Raiders, Daniel Carlson, even A.J. Cole can’t catch a break…
Las Vegas’ elite kicker and punter combo of Carlson and A.J. Cole III were outshined by their respective counterparts in Pittsburgh’s Chris Boswell and Pressley Harvin III.
Boswell, the placekicker since 2015, showed off his tremendous leg, drilling all three of his field goal attempts, including a 57-yard blast, and both of his points after to account for 11 of the Steelers’ 23-point output. His special team batterymate Harvin was a bomber himself, with six punts that went for 323 yards (a healthy average of 53.8 yards per boot) and a long of 63. Most impressively, Harvin dropped three of his boots inside the Raiders’ 20-yard line.
Flip it over to the Raiders, and Carlson connected on his lone field goal that went into the books (a 26-yard gimme that cut Pittsburgh’s advantage to 23-18) and drilled his point after for a meager four-point output. His kick squad brethren Cole punted five times for 262 yards (a robust 52.4 average) with a long of 60. But only one of his boots was down inside the 20 with another booth going into the end zone for a touchback.
In a battle of the bland, the specialists were given plenty of work, but the Black and Yellow were beaming compared to their Silver and Black counterparts.
Everyone needs to get their s*** together…
Las Vegas can’t afford a repeat performance where its kick squad is outdone, especially considering the team can’t put anything together consistently on offense and defense. Special teams boss Tom McMahon is supposed to have the kickers that no one worries about; they’ll get the job done no matter what, excel at it, and outperform their counterparts.
Not last Sunday night.
Carlson and Cole will get their opportunities as the season progresses. At 1-2, the Raiders are slated to face the Los Angeles Chargers (also 1-2) in an AFC West showdown at SoFi Stadium in Southern California. The Raiders offense is sluggish, only converting 12 of 31 third downs (38.7%), which puts them in the middle of the league pack at 17th overall. So Cole is going to get his chances to pin opponents deep.
The red zone woes persist for the Las Vegas Raiders (shocker)…
Las Vegas is once again middling in red zone performance, making eight total trips inside the opponent’s 20-yard line but coming away with only four touchdowns (50% rate), giving the team the 21st overall mark amongst the 32 squads. Thus, Carlson will get his field goal tries from gimme range if the Raiders can’t make more frequent end zone visits.

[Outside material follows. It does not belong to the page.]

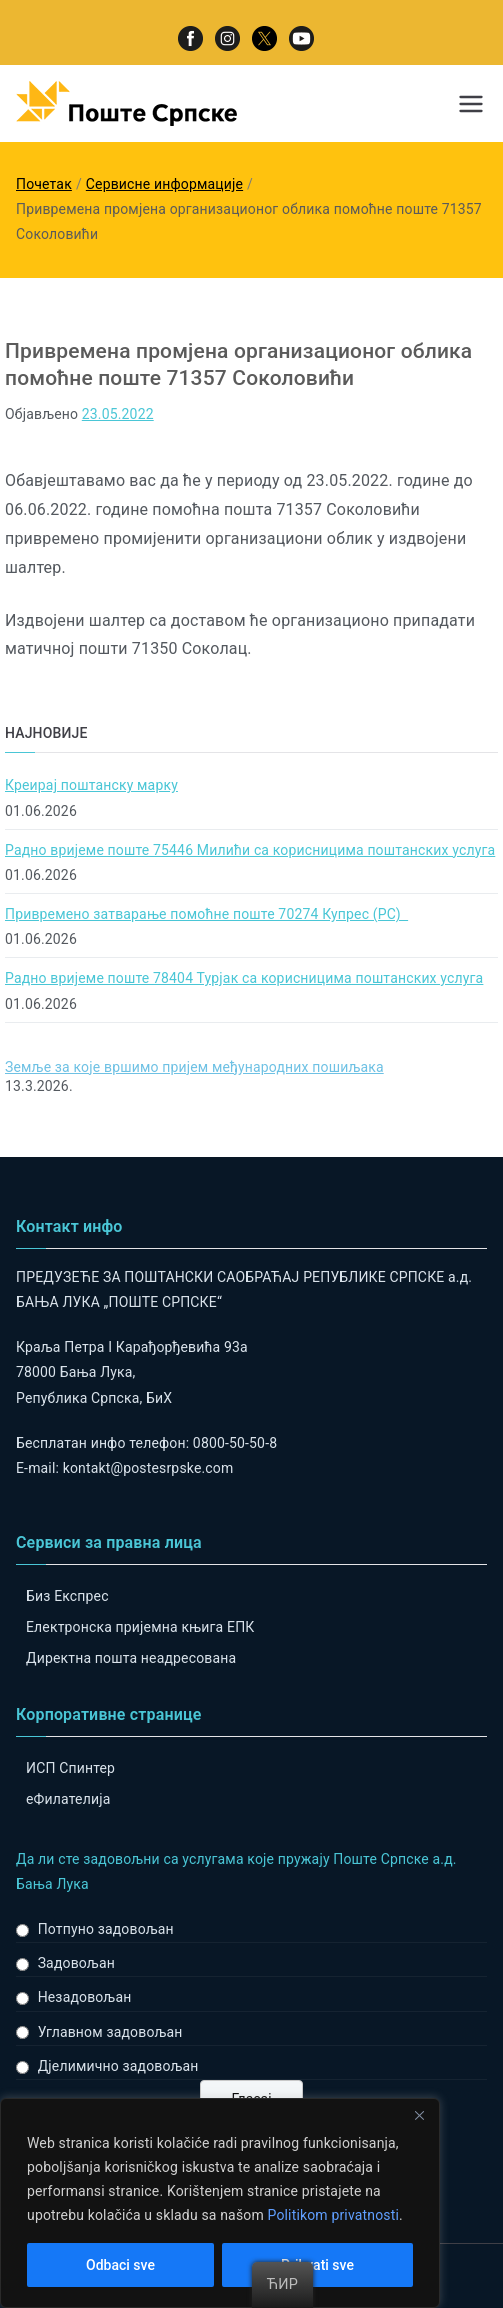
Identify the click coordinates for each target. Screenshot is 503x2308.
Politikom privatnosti (333, 2215)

Daniel Carlson is a meager 3-for-3 on field goal attempts with a long of 47. He’s also 4-for-4 on extra points. His touchback rate on kickoffs is solid, as 8 of his 11 boots resulted in a touchback—72.7%—and his kickoff average so far is the highest in his career at 66.3 yards.
A.J. Cole, on the other hand, has nine punts on the year for 460 yards (51.1 yards average). If that keeps up, that would represent a career-high average (his best mark was in 2021 at 50.0 on 64 boots). There’s only been two return attempts on his punts—for five yards—giving Cole a very healthy 48.3 net yards average per punt. Only three of his boots have been dropped or downed inside the 20, and his 33.3% inside the 20 rate marks the lowest of his career so far.